11. Il résulte de ce qui précède que le requérant ne remplit pas les conditions de délivrance du titre de séjour qu'il sollicitait sur le fondement de l'article L. 423-23 du code de l'entrée et du séjour des étrangers et du droit d'asile, et qu'il ne justifie pas résider en France habituellement depuis plus de dix ans. Le préfet des Bouches-du-Rhône n'était donc pas tenu, avant de rejeter la demande de titre de séjour présentée par M. B..., de saisir la commission du titre de séjour. C'est donc à bon droit que le tribunal administratif de Marseille a écarté le vice de procédure soulevé par le requérant à ces deux titres.

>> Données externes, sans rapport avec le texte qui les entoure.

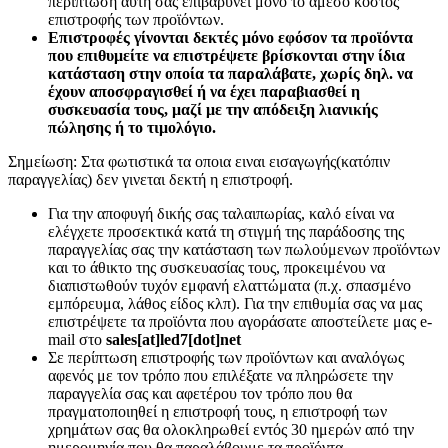
περίπτωση αυτή σας επιβαρύνει μόνο το άμεσο κόστος
επιστροφής των προϊόντων.
Επιστροφές γίνονται δεκτές μόνο εφόσον τα προϊόντα
που επιθυμείτε να επιστρέψετε βρίσκονται στην ίδια
κατάσταση στην οποία τα παραλάβατε, χωρίς δηλ. να
έχουν αποσφραγισθεί ή να έχει παραβιασθεί η
συσκευασία τους, μαζί με την απόδειξη λιανικής
πώλησης ή το τιμολόγιο.
Σημείωση: Στα φωτιστικά τα οποια ειναι εισαγωγής(κατόπιν
παραγγελίας) δεν γινεται δεκτή η επιστροφή.
Για την αποφυγή δικής σας ταλαιπωρίας, καλό είναι να
ελέγχετε προσεκτικά κατά τη στιγμή της παράδοσης της
παραγγελίας σας την κατάσταση των πωλούμενων προϊόντων
και το άθικτο της συσκευασίας τους, προκειμένου να
διαπιστωθούν τυχόν εμφανή ελαττώματα (π.χ. σπασμένο
εμπόρευμα, λάθος είδος κλπ). Για την επιθυμία σας να μας
επιστρέψετε τα προϊόντα που αγοράσατε αποστείλετε μας e-
mail στο
sales[at]led7[dot]net
Σε περίπτωση επιστροφής των προϊόντων και αναλόγως
αφενός με τον τρόπο που επιλέξατε να πληρώσετε την
παραγγελία σας και αφετέρου τον τρόπο που θα
πραγματοποιηθεί η επιστροφή τους, η επιστροφή των
χρημάτων σας θα ολοκληρωθεί εντός 30 ημερών από την
ημερομηνία που θα παραλάβουμε τα προϊόντα.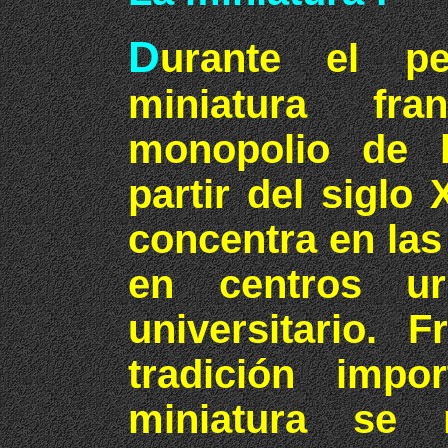
D
urante el pe
miniatura fr
monopolio de 
partir del siglo 
concentra en las
en centros ur
universitario. 
tradición imp
miniatura se r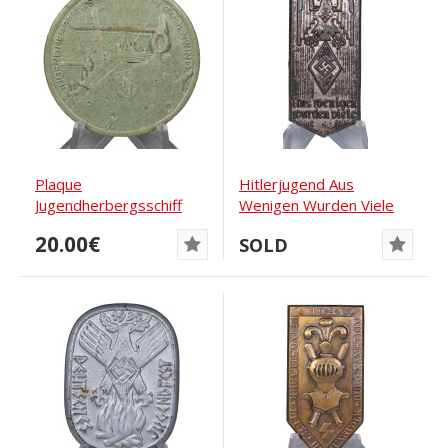
Plaque
Hitlerjugend Aus
Jugendherbergsschiff
Wenigen Wurden Viele
Hein Godenwind
Badge
20.00€
SOLD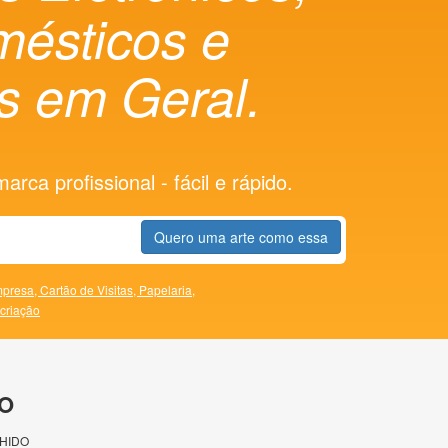
mésticos e
es em Geral.
rca profissional - fácil e rápido.
Quero uma arte como essa
presa,
Cartão de Visitas,
Papelaria,
 criação
O
HIDO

12. Il résulte de tout ce qui précède que M. B... n'est pas fondé à soutenir que c'est à tort que par le jugement attaqué du 31 mars 2023, le tribunal administratif de Marseille a rejeté sa requête. Ses conclusions aux fins d'injonction et celles présentées sur le fondement de l'article L. 761-1 du code de justice administrative et de l'article 37 de la loi du 10 juillet 1991 ne peuvent, par suite, qu'être rejetées.
D É C I D E :
Article 1er : Il n'y a pas lieu de statuer sur la demande d'admission provisoire à l'aide juridictionnelle présentée par M. B....
Article 2 : Le surplus des conclusions de la requête de M. B... est rejeté.
Article 2 : Le présent arrêt sera notifié à M. A... B..., à Me Paccard et au ministre de l'intérieur et des outre-mer.
Copie en sera adressée au préfet des Bouches-du-Rhône.
Délibéré après l'audience du 7 décembre 2023, à laquelle siégeaient :
- Mme Cécile Fedi, présidente de chambre,
- Mme Lison Rigaud, présidente-assesseure,
- M. Nicolas Danveau, premier conseiller.
Rendu public par mise à disposition au greffe le 22 décembre 2023.